(Page-level text extractions)
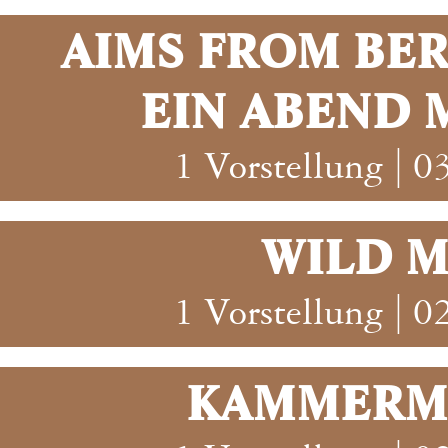
AIMS FROM BER
EIN ABEND M
1 Vorstellung | 
WILD 
1 Vorstellung | 
KAMMERMU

§ **WHAT YOU NEED TO DO**: Output nothing but the lines from the one with "EIN ABEND M" through the last line above, each exactly as it stands.

§ **ANSWER TO THIS TASK**:
EIN ABEND M
1 Vorstellung | 
WILD 
1 Vorstellung | 
KAMMERMU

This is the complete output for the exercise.